__What needs to be done__:
Include only the line with "7. Skip the Comprehen" and the lines after it, each reproduced exactly as it stands in the entries below.

Dataset START

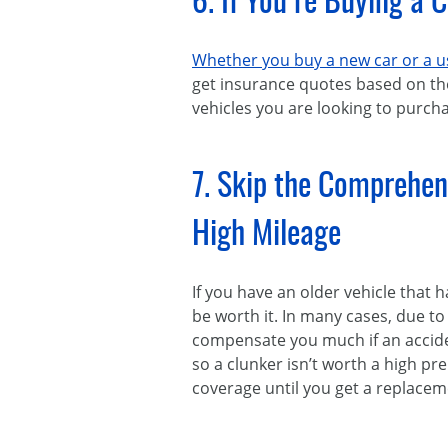
6. If You’re Buying a 
Whether you buy a new car or a us
get insurance quotes based on th
vehicles you are looking to purchas
7. Skip the Comprehen
High Mileage
If you have an older vehicle that
be worth it. In many cases, due t
compensate you much if an acciden
so a clunker isn’t worth a high pre
coverage until you get a replacem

Dataset END

__Solution to this exercise__:
7. Skip the Comprehen
High Mileage
If you have an older vehicle that
be worth it. In many cases, due t
compensate you much if an acciden
so a clunker isn’t worth a high pre
coverage until you get a replacem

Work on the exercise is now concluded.